Pokey Lafarge + Jack Grelle

Pokey Lafarge + Jack Grelle

Bologna / Locomotiv Club


24/02/2018 - di Giovanni Sottosanti
"Io li odio i nazisti dell`Illinois". Per fortuna dall`Illinois non arrivano solo i nazisti, giustamente odiati da John Belushi, ma anche personaggi unici e incredibili come Pokey LaFarge. Trentaquattro anni, fisico minuto e un volto scavato che arriva dal passato, quasi rubato ad una di quelle vecchie foto ingiallite e in bianco e nero che ritraggono i nostri nonni da giovani. E dal passato arriva anche la proposta musicale di Pokey e dai suoi degni compari, un country old style imbevuto di indiavolati rockabilly, rock`n`roll anni `50, hillbilly scorticati, ragtime, swing a tutto spiano, profumi di mexico e border. Il tutto aggiornato ai nostri tempi, ma con un rispetto sacro e doveroso nei confronti della tradizione.

Sulle scene ormai da più di dieci anni, il nostro piccolo eroe gode di un notevole seguito di appassionati in Europa e in Italia. Già tre anni fa ebbi già modo di assistere ad un suo concerto, sempre al Locomotiv Club di Bologna, lo conoscevo poco e fu una vera e propria rivelazione.

Stasera invece la rivelazione è nell`opening act e porta il nome di Jack Grelle, un barbutissimo individuo uscito dai boschi del Missouri per imbracciare una chitarra elettrica e dar vita ad un set di vibrante e trascinante honky tonk country rock, nella migliore tradizione del genere, fresco, vitale, tremendamente piacevole e coinvolgente. Scopro anche che ad accompagnare il tipo c`è una band italiana, siciliana per la precisione, i Don Diego Trio, molto bravi anche loro.

È ormai pieno il locale quando Pokey ne prende possesso con la band, tutti giovani, Adam Hoskins alla chitarra, Joey Glynn al contrabbasso e Ryan Koenig alla batteria. Lui alterna le sue chitarre, rigorosamente acustiche, in un viaggio musicale tremendamente affascinante e suggestivo, attraverso i vari generi musicali precedentemente menzionati. Pokey mette in campo una voce potente e vibrante, capace di graffiare e di accarezzare, in più, a sostenere il tutto, una grande presenza scenica, da vero e consumato frontman.

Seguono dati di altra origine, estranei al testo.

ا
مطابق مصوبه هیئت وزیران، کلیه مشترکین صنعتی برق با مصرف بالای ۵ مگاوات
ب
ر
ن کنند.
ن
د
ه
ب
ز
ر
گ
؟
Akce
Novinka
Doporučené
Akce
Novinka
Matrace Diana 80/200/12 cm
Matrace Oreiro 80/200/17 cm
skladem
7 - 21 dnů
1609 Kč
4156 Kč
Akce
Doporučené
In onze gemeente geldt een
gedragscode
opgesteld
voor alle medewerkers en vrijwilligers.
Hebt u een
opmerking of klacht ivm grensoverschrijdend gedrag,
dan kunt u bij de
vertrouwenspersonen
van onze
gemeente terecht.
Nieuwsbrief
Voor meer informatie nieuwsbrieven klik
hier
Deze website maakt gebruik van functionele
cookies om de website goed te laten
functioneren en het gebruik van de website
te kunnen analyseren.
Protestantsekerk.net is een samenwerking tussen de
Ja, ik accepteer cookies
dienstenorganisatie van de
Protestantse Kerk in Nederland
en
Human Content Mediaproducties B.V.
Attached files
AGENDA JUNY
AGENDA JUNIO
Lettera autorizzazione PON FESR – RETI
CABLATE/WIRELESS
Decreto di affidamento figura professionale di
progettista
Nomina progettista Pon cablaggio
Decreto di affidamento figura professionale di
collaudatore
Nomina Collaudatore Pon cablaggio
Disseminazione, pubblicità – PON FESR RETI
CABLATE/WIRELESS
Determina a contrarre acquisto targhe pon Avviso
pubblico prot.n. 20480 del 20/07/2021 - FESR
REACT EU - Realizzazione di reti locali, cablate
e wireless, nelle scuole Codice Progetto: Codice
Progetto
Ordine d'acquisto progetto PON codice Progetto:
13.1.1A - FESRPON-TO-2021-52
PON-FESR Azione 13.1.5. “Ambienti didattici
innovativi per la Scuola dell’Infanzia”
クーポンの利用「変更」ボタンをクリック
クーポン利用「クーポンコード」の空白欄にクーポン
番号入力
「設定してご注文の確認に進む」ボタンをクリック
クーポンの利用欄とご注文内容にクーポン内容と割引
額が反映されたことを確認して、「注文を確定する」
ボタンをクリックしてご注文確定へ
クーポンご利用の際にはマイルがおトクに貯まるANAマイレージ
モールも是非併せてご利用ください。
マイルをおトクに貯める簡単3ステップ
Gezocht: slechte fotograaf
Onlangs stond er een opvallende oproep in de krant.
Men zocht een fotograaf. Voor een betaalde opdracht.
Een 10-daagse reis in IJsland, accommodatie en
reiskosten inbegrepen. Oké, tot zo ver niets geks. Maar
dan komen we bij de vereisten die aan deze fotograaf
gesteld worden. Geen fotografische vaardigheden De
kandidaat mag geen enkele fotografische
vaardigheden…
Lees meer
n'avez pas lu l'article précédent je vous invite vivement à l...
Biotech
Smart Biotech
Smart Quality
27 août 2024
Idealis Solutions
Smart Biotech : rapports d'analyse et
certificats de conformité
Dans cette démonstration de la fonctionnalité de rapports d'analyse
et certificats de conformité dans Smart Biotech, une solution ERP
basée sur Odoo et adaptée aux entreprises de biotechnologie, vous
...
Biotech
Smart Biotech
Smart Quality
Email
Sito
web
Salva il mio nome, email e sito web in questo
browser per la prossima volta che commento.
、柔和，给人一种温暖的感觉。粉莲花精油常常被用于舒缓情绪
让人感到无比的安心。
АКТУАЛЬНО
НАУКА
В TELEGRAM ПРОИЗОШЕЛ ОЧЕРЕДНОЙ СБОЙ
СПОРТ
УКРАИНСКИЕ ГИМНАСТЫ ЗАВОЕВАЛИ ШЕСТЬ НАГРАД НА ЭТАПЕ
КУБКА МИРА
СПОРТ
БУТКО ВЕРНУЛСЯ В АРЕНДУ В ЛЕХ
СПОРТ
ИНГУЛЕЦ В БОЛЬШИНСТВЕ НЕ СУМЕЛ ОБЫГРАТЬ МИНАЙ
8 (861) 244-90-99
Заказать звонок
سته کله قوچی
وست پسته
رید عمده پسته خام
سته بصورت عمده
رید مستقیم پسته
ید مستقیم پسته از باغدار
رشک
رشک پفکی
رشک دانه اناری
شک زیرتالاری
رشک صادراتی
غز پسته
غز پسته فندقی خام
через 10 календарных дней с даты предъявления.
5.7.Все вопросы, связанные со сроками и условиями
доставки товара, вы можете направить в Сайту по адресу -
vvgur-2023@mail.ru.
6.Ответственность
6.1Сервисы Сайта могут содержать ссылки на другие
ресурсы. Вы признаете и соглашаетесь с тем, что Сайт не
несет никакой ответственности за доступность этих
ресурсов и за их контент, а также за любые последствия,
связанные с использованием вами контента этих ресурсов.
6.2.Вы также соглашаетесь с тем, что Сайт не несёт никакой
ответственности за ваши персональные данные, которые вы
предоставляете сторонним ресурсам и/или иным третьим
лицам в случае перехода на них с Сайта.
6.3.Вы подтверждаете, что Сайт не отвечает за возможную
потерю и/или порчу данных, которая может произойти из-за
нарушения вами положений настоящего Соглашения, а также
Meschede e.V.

Colpisce al cuore la Carmelita di Warren Zevon, perché "Carmelita hold me tigher/I think I`m sinking down/And I`m all strung out on heroin/On the outskirts of town" è sempre lì che si aggira tra atrio e ventricolo. Partecipano alla festa in modo variegato, variopinto e in ordine sparso anche Going To The Country, Devil Aint`t Lazy, Goodbye Barcelona, altro momento spanish, Cario, Drinkin` Whiskey Tonight, che ci sta` tutto, Pack It Up, Cario, La La Blues, cantata da tutto il pubblico in una festa collettiva, leggera, piacevole e liberatoria. Come dice un sito spagnolo dedicato a Pokey LaFarge "Este hombre es uno de los culpables del revival country swing" Che Dio protegga a lungo Los Culpables Pokey!